Podríamos decir que la comunicación interpersonal, el contenido (más o menos) lo conservamos. Lo que indudablemente hemos perdido con la desaparición de las cartas manuscritas es esa parte de la personalidad de los corresponsales que quedaba plasmada en lo que no es propiamente el texto, en su materialidad: la elección del papel, del instrumento de escritura (pluma, bolígrafo, color de la tinta...), del sobre e incluso de los sellos; y, sobre todo, la letra peculiar de cada cual, su tamaño, su inclinación, las líneas más o menos rectas y los márgenes más o menos generosos. Cuando uno recibía una carta, todo en ella rezumaba individualidad. Con solo ver cómo estaba escrita la dirección en el sobre, sabíamos al instante quién nos había escrito. Y, si por casualidad el remitente nos era desconocido, todo esos elementos nos ayudaban a hacernos una idea cabal de cómo sería. Había letras nerviosas y atropelladas, o bien ampulosas y seguras de sí mismas, mientras que en la poca habilidad para trazar otras se traslucía bien a las claras el nivel cultural de su autor. Cuando solo se escribía a mano, la educación recibida se transparentaba en la letra: recuerdo que mis dos abuelas -que casualmente habían ido al mismo colegio de monjas, aunque con algunos años de diferencia- tenían una letra muy parecida. Siempre imaginé, al leer sus cartas, a unas niñas con delantal y una abundante cabellera rematada por un lazo, inclinadas horas y horas sobre sus pupitres, trabajando esa caligrafía uniforme que demostraría que eran señoritas bien educadas.  

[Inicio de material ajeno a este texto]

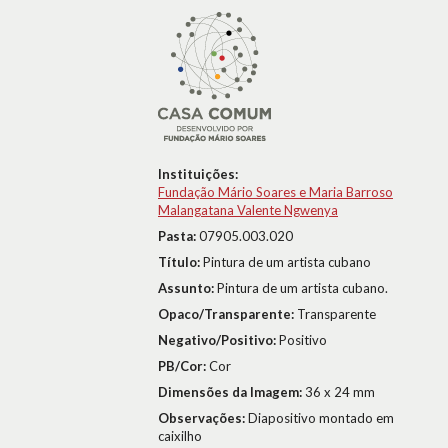
Instituições:
Fundação Mário Soares e Maria Barroso
Malangatana Valente Ngwenya
Pasta:
07905.003.020
Título:
Pintura de um artista cubano
Assunto:
Pintura de um artista cubano.
Opaco/Transparente:
Transparente
Negativo/Positivo:
Positivo
PB/Cor:
Cor
Dimensões da Imagem:
36 x 24 mm
Observações:
Diapositivo montado em
caixilho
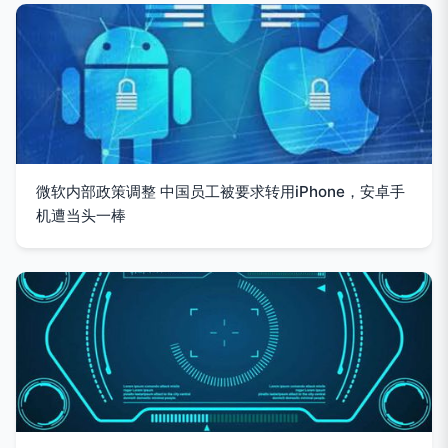
微软内部政策调整 中国员工被要求转用iPhone，安卓手
机遭当头一棒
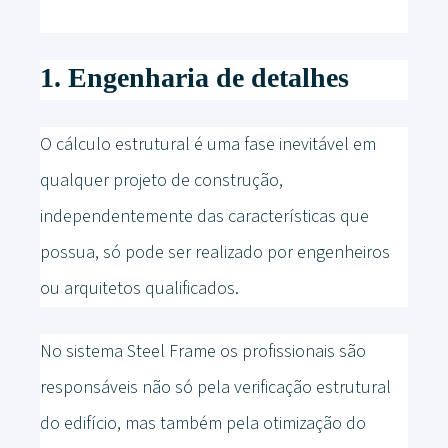
1. Engenharia de detalhes
O cálculo estrutural é uma fase inevitável em
qualquer projeto de construção,
independentemente das características que
possua, só pode ser realizado por engenheiros
ou arquitetos qualificados.
No sistema Steel Frame os profissionais são
responsáveis não só pela verificação estrutural
do edifício, mas também pela otimização do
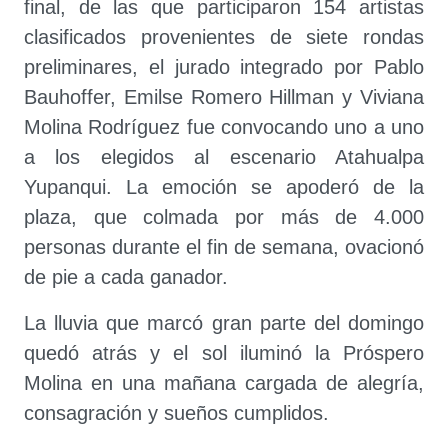
final, de las que participaron 154 artistas
clasificados provenientes de siete rondas
preliminares, el jurado integrado por Pablo
Bauhoffer, Emilse Romero Hillman y Viviana
Molina Rodríguez fue convocando uno a uno
a los elegidos al escenario Atahualpa
Yupanqui. La emoción se apoderó de la
plaza, que colmada por más de 4.000
personas durante el fin de semana, ovacionó
de pie a cada ganador.
La lluvia que marcó gran parte del domingo
quedó atrás y el sol iluminó la Próspero
Molina en una mañana cargada de alegría,
consagración y sueños cumplidos.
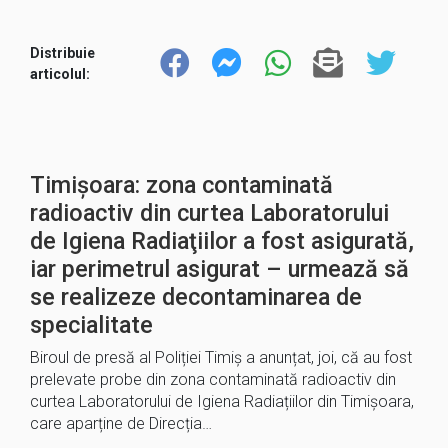
Distribuie
articolul:
Timișoara: zona contaminată
radioactiv din curtea Laboratorului
de Igiena Radiaţiilor a fost asigurată,
iar perimetrul asigurat – urmează să
se realizeze decontaminarea de
specialitate
Biroul de presă al Poliției Timiș a anunțat, joi, că au fost
prelevate probe din zona contaminată radioactiv din
curtea Laboratorului de Igiena Radiațiilor din Timișoara,
care aparține de Direcția…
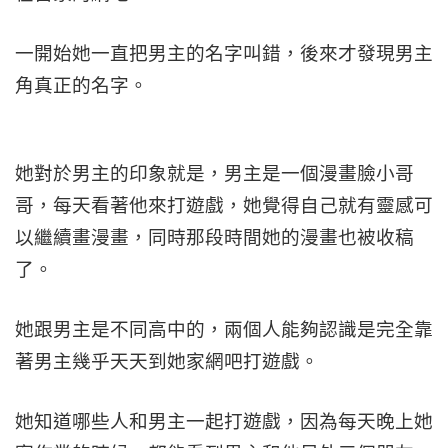
一開始她一直把男主的名字叫錯，後來才發現男主
角真正的名字。
她對於男主的印象就是，男主是一個漫畫臉小哥
哥，每天看著他來打遊戲，她覺得自己就有靈感可
以繼續畫漫畫，同時那段時間她的漫畫也被收稿
了。
她跟男主是不同高中的，兩個人能夠認識是完全靠
著男主幾乎天天到她家網吧打遊戲。
她知道哪些人和男主一起打遊戲，因為每天晚上她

Ahora podemos acceder en unos segundos a la foto de perfil e incluso a las fotos de las vacaciones de casi cualquier remitente, incluso a las de su gato (y, Dios no lo quiera, a otras imágenes más comprometidas). Paradójicamente, esto nos dice menos de su personalidad de lo que, unas décadas atrás, una carta manuscrita nos hubiese revelado. Sí, no hay duda, eso se ha perdido para siempre. Tal vez nos comunicamos más, pero sin duda peor.